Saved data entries

^^^^

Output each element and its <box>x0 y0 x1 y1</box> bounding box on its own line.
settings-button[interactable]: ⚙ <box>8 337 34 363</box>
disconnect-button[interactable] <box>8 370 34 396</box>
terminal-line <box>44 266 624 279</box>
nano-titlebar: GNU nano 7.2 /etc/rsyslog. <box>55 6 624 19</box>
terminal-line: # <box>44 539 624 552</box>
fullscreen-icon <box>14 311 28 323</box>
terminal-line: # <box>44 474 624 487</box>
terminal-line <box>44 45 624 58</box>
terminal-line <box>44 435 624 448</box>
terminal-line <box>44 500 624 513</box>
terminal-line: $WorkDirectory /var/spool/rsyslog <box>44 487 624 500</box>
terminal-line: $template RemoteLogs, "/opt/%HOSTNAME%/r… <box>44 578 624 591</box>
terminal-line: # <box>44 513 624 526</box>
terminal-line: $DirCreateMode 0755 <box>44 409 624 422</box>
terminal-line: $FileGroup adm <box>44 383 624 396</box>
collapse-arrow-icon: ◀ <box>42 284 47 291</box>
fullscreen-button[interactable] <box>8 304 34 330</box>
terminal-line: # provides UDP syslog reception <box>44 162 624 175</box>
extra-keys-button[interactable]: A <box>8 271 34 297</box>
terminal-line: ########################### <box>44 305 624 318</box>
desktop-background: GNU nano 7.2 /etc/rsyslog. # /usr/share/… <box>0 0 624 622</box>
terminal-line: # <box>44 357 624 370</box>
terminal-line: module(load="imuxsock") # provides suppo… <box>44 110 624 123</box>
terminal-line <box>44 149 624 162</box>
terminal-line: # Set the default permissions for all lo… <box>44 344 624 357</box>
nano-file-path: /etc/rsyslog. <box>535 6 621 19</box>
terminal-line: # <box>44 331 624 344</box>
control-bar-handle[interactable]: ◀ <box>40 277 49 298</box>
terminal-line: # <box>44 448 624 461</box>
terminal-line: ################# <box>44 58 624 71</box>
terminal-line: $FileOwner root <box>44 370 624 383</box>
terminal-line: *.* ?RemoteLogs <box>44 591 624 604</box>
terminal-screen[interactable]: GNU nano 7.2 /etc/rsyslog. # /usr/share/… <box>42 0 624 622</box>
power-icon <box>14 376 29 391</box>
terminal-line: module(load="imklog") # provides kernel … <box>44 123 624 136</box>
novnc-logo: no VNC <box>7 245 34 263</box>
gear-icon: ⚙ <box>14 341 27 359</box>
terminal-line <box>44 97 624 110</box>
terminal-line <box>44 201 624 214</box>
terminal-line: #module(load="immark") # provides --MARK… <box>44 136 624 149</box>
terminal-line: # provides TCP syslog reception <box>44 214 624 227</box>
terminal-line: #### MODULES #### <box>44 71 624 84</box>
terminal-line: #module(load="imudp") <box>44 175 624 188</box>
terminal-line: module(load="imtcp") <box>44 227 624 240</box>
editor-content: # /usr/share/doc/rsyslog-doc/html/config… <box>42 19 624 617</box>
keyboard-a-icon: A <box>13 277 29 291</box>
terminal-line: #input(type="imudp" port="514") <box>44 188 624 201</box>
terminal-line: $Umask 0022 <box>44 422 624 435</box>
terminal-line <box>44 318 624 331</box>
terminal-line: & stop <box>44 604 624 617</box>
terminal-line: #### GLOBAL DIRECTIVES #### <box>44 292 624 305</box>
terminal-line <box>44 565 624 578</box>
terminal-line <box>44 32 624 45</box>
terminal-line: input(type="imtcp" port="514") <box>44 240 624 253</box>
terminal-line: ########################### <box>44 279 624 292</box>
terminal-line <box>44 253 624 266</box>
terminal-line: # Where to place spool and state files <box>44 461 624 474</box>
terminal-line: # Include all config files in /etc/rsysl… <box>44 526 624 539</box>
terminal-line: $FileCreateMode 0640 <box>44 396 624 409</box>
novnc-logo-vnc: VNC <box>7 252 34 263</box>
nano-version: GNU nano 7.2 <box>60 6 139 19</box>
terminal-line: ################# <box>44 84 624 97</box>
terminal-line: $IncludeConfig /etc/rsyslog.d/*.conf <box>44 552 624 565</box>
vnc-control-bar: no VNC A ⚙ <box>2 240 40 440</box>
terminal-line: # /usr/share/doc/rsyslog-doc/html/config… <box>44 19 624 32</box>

^^^^

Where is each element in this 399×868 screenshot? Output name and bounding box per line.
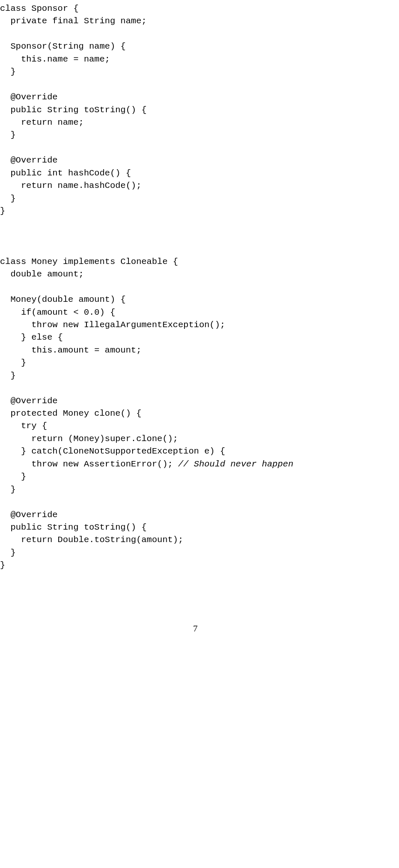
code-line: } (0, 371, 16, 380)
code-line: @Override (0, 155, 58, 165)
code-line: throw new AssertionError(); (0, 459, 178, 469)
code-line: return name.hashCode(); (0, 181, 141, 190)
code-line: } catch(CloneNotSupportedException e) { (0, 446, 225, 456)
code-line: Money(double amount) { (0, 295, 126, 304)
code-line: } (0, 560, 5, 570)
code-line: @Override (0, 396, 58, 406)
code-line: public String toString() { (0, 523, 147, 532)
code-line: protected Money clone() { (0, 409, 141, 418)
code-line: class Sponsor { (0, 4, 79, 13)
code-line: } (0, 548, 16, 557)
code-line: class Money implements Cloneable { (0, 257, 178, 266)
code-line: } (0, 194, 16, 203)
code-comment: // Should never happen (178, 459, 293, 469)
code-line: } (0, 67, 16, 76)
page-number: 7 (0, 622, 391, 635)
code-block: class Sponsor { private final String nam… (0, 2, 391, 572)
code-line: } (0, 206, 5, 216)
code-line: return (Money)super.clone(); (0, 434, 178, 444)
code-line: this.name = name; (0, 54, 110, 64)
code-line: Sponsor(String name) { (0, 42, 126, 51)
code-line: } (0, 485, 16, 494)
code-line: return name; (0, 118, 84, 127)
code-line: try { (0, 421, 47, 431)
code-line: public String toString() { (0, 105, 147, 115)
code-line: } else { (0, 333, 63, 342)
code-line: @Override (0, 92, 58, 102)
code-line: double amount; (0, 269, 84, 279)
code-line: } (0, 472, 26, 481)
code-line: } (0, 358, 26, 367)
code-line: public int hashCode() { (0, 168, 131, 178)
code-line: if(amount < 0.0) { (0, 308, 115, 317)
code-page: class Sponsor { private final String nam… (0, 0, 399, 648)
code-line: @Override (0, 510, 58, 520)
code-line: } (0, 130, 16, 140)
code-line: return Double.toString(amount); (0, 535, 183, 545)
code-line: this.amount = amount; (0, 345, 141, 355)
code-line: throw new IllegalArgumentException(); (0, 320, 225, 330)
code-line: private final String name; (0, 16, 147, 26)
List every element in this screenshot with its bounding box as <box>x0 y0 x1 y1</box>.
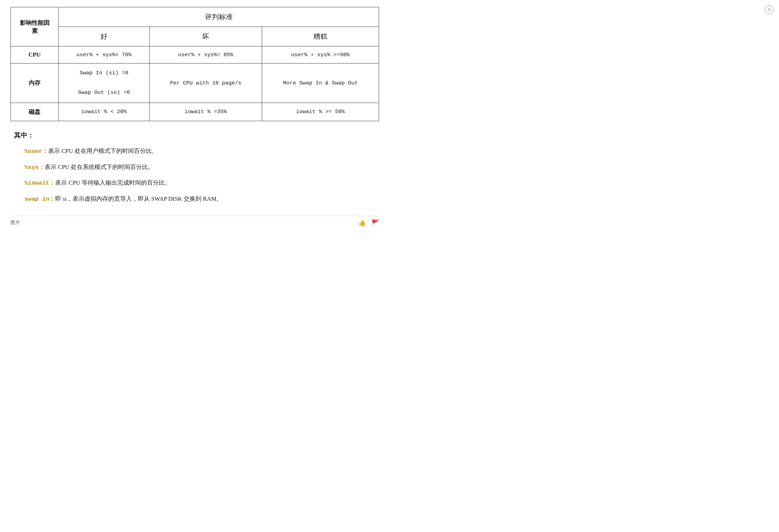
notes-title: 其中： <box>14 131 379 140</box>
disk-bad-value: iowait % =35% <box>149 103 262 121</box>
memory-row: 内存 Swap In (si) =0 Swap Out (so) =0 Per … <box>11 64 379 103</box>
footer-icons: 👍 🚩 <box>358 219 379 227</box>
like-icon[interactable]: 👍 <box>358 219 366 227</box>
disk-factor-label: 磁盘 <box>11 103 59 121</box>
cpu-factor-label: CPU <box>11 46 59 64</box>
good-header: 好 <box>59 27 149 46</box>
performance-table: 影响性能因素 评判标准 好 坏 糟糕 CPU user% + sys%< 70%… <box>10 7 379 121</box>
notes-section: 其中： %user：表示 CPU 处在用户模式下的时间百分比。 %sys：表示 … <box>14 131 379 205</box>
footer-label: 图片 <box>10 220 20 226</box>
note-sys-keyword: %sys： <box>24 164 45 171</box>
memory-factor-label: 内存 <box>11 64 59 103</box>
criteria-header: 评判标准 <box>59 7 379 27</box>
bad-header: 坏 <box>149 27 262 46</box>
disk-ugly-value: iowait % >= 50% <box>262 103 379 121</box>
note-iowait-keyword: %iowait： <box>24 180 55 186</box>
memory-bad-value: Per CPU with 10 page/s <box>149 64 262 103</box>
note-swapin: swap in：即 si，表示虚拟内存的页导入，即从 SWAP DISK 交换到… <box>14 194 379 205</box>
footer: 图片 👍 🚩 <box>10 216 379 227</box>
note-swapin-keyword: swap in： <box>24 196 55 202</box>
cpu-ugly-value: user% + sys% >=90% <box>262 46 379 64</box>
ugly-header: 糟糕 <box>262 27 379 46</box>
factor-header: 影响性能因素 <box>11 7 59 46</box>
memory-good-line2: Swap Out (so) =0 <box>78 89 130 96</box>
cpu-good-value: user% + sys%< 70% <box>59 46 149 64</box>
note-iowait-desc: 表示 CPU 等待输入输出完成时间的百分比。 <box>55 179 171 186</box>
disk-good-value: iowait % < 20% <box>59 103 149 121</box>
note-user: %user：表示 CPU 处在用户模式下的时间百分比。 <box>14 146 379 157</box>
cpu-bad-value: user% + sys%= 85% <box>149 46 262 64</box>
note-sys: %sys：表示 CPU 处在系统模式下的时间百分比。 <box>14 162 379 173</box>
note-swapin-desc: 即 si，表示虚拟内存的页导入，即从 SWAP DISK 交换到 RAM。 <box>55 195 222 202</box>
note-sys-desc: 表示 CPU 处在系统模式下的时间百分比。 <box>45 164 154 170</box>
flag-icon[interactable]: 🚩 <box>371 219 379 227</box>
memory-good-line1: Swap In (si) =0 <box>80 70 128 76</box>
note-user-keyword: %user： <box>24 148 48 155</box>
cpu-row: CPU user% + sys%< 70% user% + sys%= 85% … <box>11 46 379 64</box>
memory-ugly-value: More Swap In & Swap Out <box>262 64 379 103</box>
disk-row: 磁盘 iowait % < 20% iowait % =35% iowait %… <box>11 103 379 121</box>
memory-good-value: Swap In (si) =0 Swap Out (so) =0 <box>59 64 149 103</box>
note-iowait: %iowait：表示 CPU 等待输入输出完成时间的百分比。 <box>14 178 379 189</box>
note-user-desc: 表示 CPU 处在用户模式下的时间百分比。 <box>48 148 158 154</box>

^^^^

◆ WORK ITEM:
Only the lines containing the word "screenshot" should be returned from the data above.

◆ TASK ANSWER:
Where is each element in this 399×868 screenshot? Output name and bounding box per line.
List every element in this screenshot with its bounding box as <box>x0 y0 x1 y1</box>.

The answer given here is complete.